Your task => Would you please transcribe, exactly as written, the lines of the entries below starting at the one that holds "الجذعية منه، ثم" and ending at the one that holds "العلاج، وقد يشمل", both included?

+ + + + +

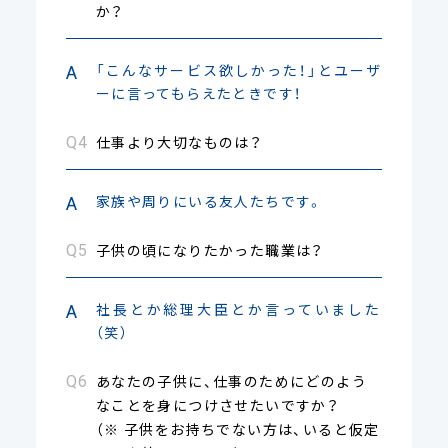
か？
「こんなサービス欲しかった！」とユーザ
ーに言ってもらえたときです！
仕事より大切なものは？
家族や周りにいる友人たちです。
子供の頃になりたかった職業は？
社長とか総理大臣とか言っていました
（笑）
あなたの子供に、仕事のためにどのよう
なことを身につけさせたいですか？
（※ 子供をお持ちでない方は、いると仮定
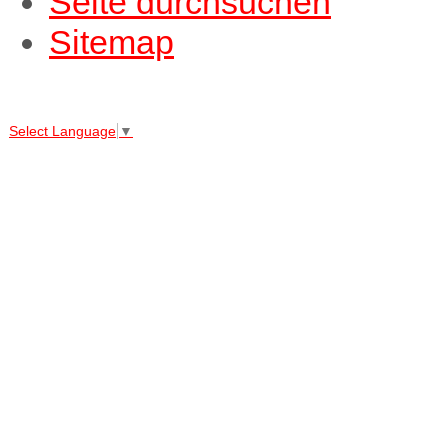
Seite durchsuchen
Sitemap
↑↑↑
Select Language
▼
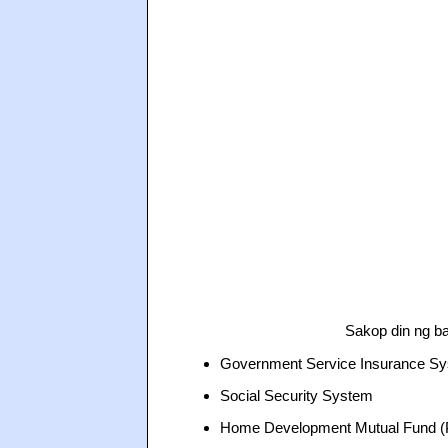
Sakop din ng b
Government Service Insurance S
Social Security System
Home Development Mutual Fund (P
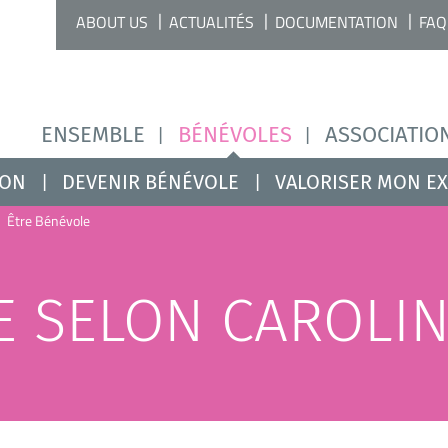
ABOUT US
ACTUALITÉS
DOCUMENTATION
FAQ
ENSEMBLE
BÉNÉVOLES
ASSOCIATIO
ION
DEVENIR BÉNÉVOLE
VALORISER MON E
Être Bénévole
E SELON CAROLI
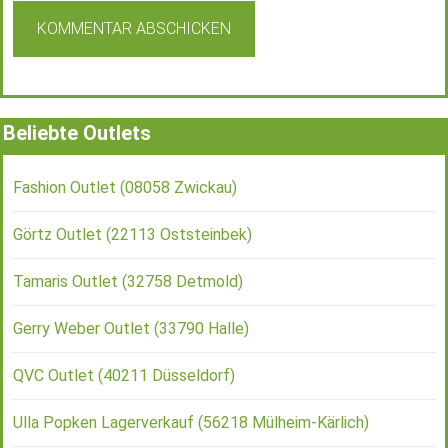
Beliebte Outlets
Fashion Outlet (08058 Zwickau)
Görtz Outlet (22113 Oststeinbek)
Tamaris Outlet (32758 Detmold)
Gerry Weber Outlet (33790 Halle)
QVC Outlet (40211 Düsseldorf)
Ulla Popken Lagerverkauf (56218 Mülheim-Kärlich)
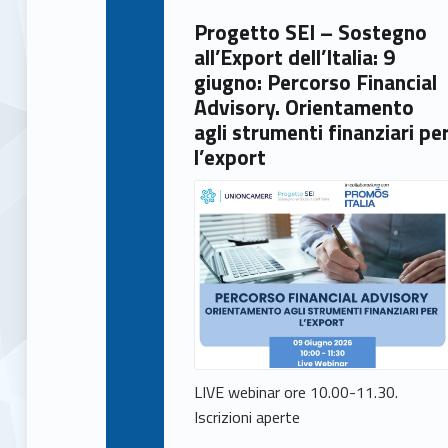
)
Progetto SEI – Sostegno
all’Export dell’Italia: 9
giugno: Percorso Financial
Advisory. Orientamento
agli strumenti finanziari pe
l’export
LIVE webinar ore 10.00-11.30.
Iscrizioni aperte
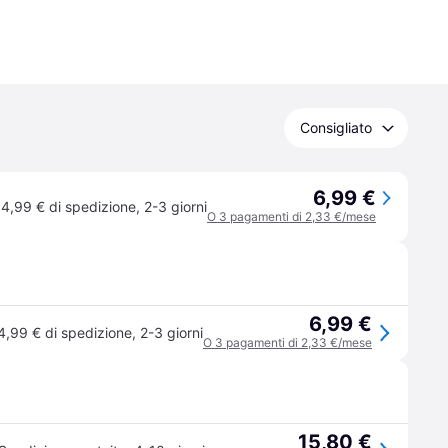
Consigliato
6,99 €
4,99 € di spedizione
,
2-3 giorni
O 3 pagamenti di 2,33 €/mese
6,99 €
4,99 € di spedizione
,
2-3 giorni
O 3 pagamenti di 2,33 €/mese
15,80 €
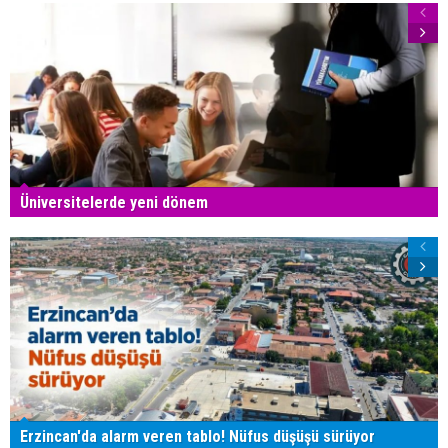
Üniversitelerde yeni dönem
Erzincan'da alarm veren tablo! Nüfus düşüşü sürüyor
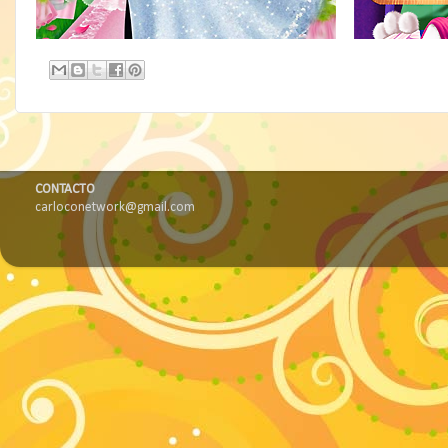
CONTACTO
carloconetwork@gmail.com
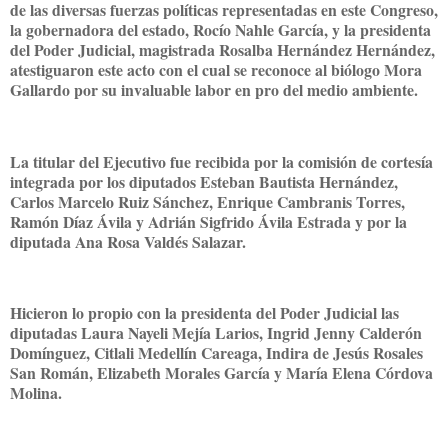
de las diversas fuerzas políticas representadas en este Congreso,
la gobernadora del estado, Rocío Nahle García, y la presidenta
del Poder Judicial, magistrada Rosalba Hernández Hernández,
atestiguaron este acto con el cual se reconoce al biólogo Mora
Gallardo por su invaluable labor en pro del medio ambiente.
La titular del Ejecutivo fue recibida por la comisión de cortesía
integrada por los diputados Esteban Bautista Hernández,
Carlos Marcelo Ruiz Sánchez, Enrique Cambranis Torres,
Ramón Díaz Ávila y Adrián Sigfrido Ávila Estrada y por la
diputada Ana Rosa Valdés Salazar.
Hicieron lo propio con la presidenta del Poder Judicial las
diputadas Laura Nayeli Mejía Larios, Ingrid Jenny Calderón
Domínguez, Citlali Medellín Careaga, Indira de Jesús Rosales
San Román, Elizabeth Morales García y María Elena Córdova
Molina.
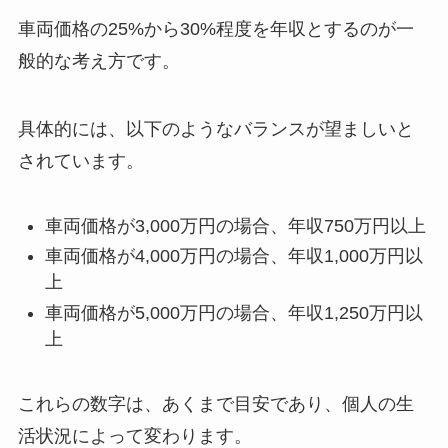
車両価格の25%から30%程度を年収とするのが一
般的な考え方です。
具体的には、以下のようなバランスが望ましいと
されています。
車両価格が3,000万円の場合、年収750万円以上
車両価格が4,000万円の場合、年収1,000万円以
上
車両価格が5,000万円の場合、年収1,250万円以
上
これらの数字は、あくまで目安であり、個人の生
活状況によって変わります。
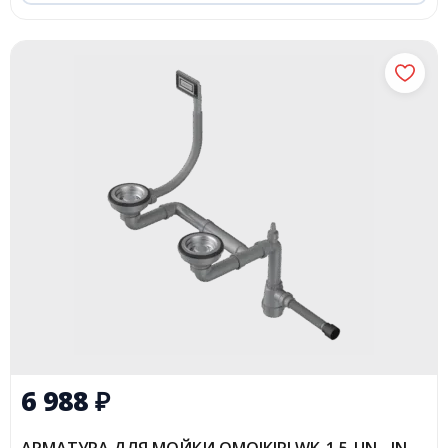
6 988
₽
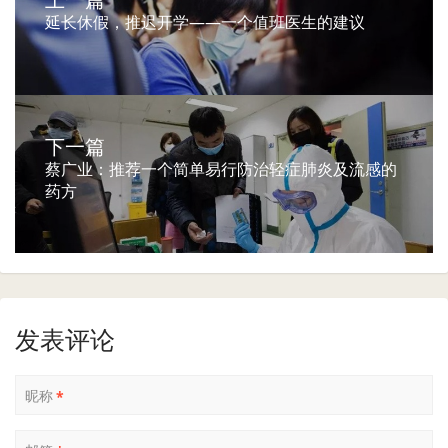
延长休假，推迟开学——一个值班医生的建议
下一篇
蔡广业：推荐一个简单易行防治轻症肺炎及流感的
药方
发表评论
昵称
*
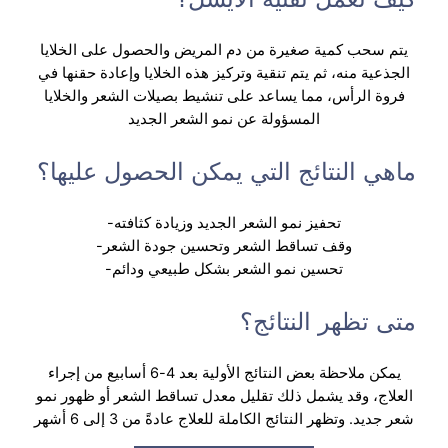
يتم سحب كمية صغيرة من دم المريض والحصول على الخلايا
الجذعية منه، ثم يتم تنقية وتركيز هذه الخلايا وإعادة حقنها في
فروة الرأس، مما يساعد على تنشيط بصيلات الشعر والخلايا
المسؤولة عن نمو الشعر الجديد
ماهي النتائج التي يمكن الحصول عليها؟
تحفيز نمو الشعر الجديد وزيادة كثافته-
وقف تساقط الشعر وتحسين جودة الشعر-
تحسين نمو الشعر بشكل طبيعي ودائم-
متى تظهر النتائج؟
يمكن ملاحظة بعض النتائج الأولية بعد 4-6 أسابيع من إجراء
العلاج، وقد يشمل ذلك تقليل معدل تساقط الشعر أو ظهور نمو
شعر جديد. وتظهر النتائج الكاملة للعلاج عادةً من 3 إلى 6 أشهر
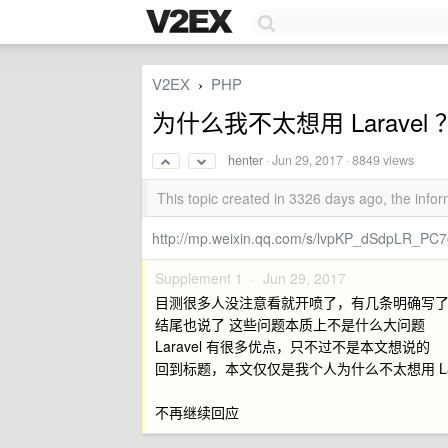
V2EX
PHP
›
为什么我不太想用 Laravel 
henter
·
Jun 29, 2017
· 8849 views
This topic created in 3326 days ago, the inf
http://mp.weixin.qq.com/s/lvpKP_dSdpLR_PC
Supplement 1 ·
Jun 29, 2017
目测很多人没注意看就开喷了，有几条明确写
结尾也说了 这些问题本质上不是什么大问题
Laravel 有很多优点，只不过不是本文想说的
回到标题，本文仅仅是我个人为什么不太想用 Lar
不再继续回应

+ + + + +

Answer for this exercise =>
الجذعية منه، ثم يتم تنقية وتركيز هذه الخلايا وإعادة حقنها في
فروة الرأس، مما يساعد على تنشيط بصيلات الشعر والخلايا
المسؤولة عن نمو الشعر الجديد
ماهي النتائج التي يمكن الحصول عليها؟
تحفيز نمو الشعر الجديد وزيادة كثافته-
وقف تساقط الشعر وتحسين جودة الشعر-
تحسين نمو الشعر بشكل طبيعي ودائم-
متى تظهر النتائج؟
يمكن ملاحظة بعض النتائج الأولية بعد 4-6 أسابيع من إجراء
العلاج، وقد يشمل ذلك تقليل معدل تساقط الشعر أو ظهور نمو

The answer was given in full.